Marketing experts seem to think that consumers’ negative experiences shopping the Missoni collection online will likely not have a long-lasting impact on Target’s brand. But it was certainly an embarrassing misstep for a brand that had only three weeks earlier switched from an online system run on the back-end by Amazon to its own platform. Also, I would argue that many consumers will be less likely to attempt to shop these limited-edition collections online after being faced with such a frustrating shopping experience.

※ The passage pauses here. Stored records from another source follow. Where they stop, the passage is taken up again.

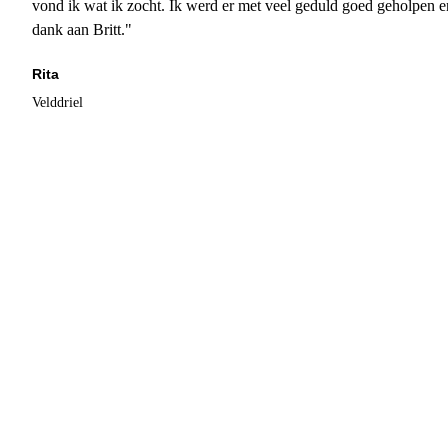
vond ik wat ik zocht. Ik werd er met veel geduld goed geholpen 
dank aan Britt."
Rita
Velddriel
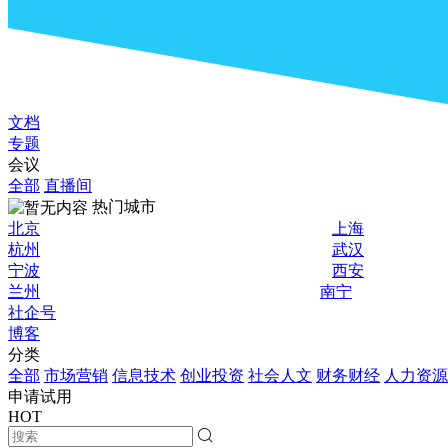
文档
专题
会议
全部
直播间
热门城市
北京
上海
杭州
武汉
宁波
西安
兰州
南宁
社企号
博客
分类
全部
市场营销
信息技术
创业投资
社会人文
财务财经
人力资源
申请试用
HOT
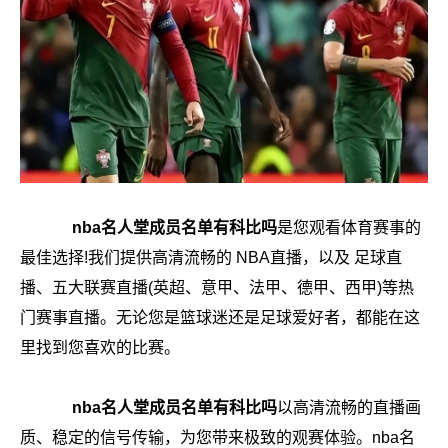
nba名人堂成员名单有科比吗
是您观看体育赛事的
最佳选择!我们提供高清流畅的 NBA直播，以及 足球直
播、五大联赛直播(英超、意甲、法甲、德甲、西甲)等热
门赛事直播。无论您是篮球迷还是足球爱好者，都能在这
里找到您喜欢的比赛。
nba名人堂成员名单有科比吗
以高清流畅的直播画
质、稳定的信号传输，为您带来极致的观赛体验。nba名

Target’s online launch of the Missoni collection also highlighted one of the perils associated with online retailing: reselling. Reselling is particularly relevant to limited-edition collections whose availability is scarce, and by choosing to release the collection online, Target made it significantly easier for consumers to resell the goods on platforms like eBay and Craigslist. Selling only in stores creates a barrier to reselling because procuring the goods takes a degree of effort that many would-be resellers don’t find worth it. But ease of access to the Missoni collection meant that within days over 21,000 items were listed on eBay alone, with many items marked up by as much as 5x the original price.

Some might argue that it doesn’t matter to Target whether its products are resold at a markup, but if the point of a limited edition collection is to deliver high fashion to consumers at lower prices, reselling inhibits this. eBay consumers frequently paid for a Target item a price equivalent to that of a comparable item from Missoni’s mid-priced line M Missoni. Buying a lower quality item for a similar price is certainly an example of irrational consumer behavior, but nonetheless also detracts from Target’s stated goal. In addition, active reselling means that consumers’ willingness to pay is higher and that Target isn’t capturing as much value as it theoretically could.

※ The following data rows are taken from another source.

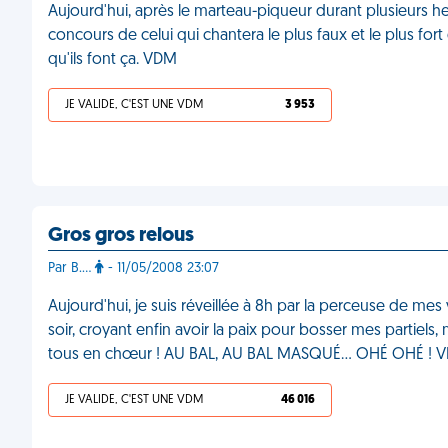
Aujourd'hui, après le marteau-piqueur durant plusieurs 
concours de celui qui chantera le plus faux et le plus fort 
qu'ils font ça. VDM
JE VALIDE, C'EST UNE VDM
3 953
Gros gros relous
Par B.…
- 11/05/2008 23:07
Aujourd'hui, je suis réveillée à 8h par la perceuse de me
soir, croyant enfin avoir la paix pour bosser mes partiels,
tous en chœur ! AU BAL, AU BAL MASQUÉ… OHÉ OHÉ ! 
JE VALIDE, C'EST UNE VDM
46 016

The challenge with limited edition online retailing and the reselling that results is that Target seemingly has few options to combat the problem. Target could raise base prices for the line, reducing profits for resellers. But, higher prices potentially eliminate the point of a diffusion line for both brands: Missoni no longer creates the low-priced line it envisions, and higher prices aren’t aligned with Target’s brand as a low-price retailer. Other retailers such as Saks have experimented with limiting the number of each item a consumer is permitted to purchase. This strategy might work for Target, but only with a line significantly smaller than 400 pieces.

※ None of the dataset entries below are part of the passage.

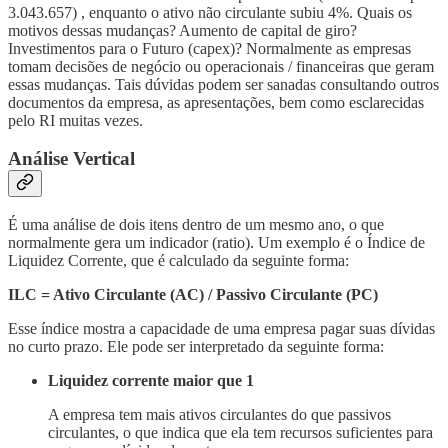
3.043.657) , enquanto o ativo não circulante subiu 4%. Quais os
motivos dessas mudanças? Aumento de capital de giro?
Investimentos para o Futuro (capex)? Normalmente as empresas
tomam decisões de negócio ou operacionais / financeiras que geram
essas mudanças. Tais dúvidas podem ser sanadas consultando outros
documentos da empresa, as apresentações, bem como esclarecidas
pelo RI muitas vezes.
Análise Vertical
É uma análise de dois itens dentro de um mesmo ano, o que
normalmente gera um indicador (ratio). Um exemplo é o Índice de
Liquidez Corrente, que é calculado da seguinte forma:
ILC = Ativo Circulante (AC) / Passivo Circulante (PC)
Esse índice mostra a capacidade de uma empresa pagar suas dívidas
no curto prazo. Ele pode ser interpretado da seguinte forma:
Liquidez corrente maior que 1
A empresa tem mais ativos circulantes do que passivos
circulantes, o que indica que ela tem recursos suficientes para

While Missoni continues to ride the wave of publicity generated by the collaboration, with orders for the company’s spring 2012 line coming in stronger than expected, Target on the other hand must consider how to improve its online retail offering so consumers aren’t disappointed in the future. With an upcoming limited-edition collaboration with Jason Wu on the calendar for early next year, it will be interesting to see whether Target can resolve the technological issues that so plagued its efforts with Missoni.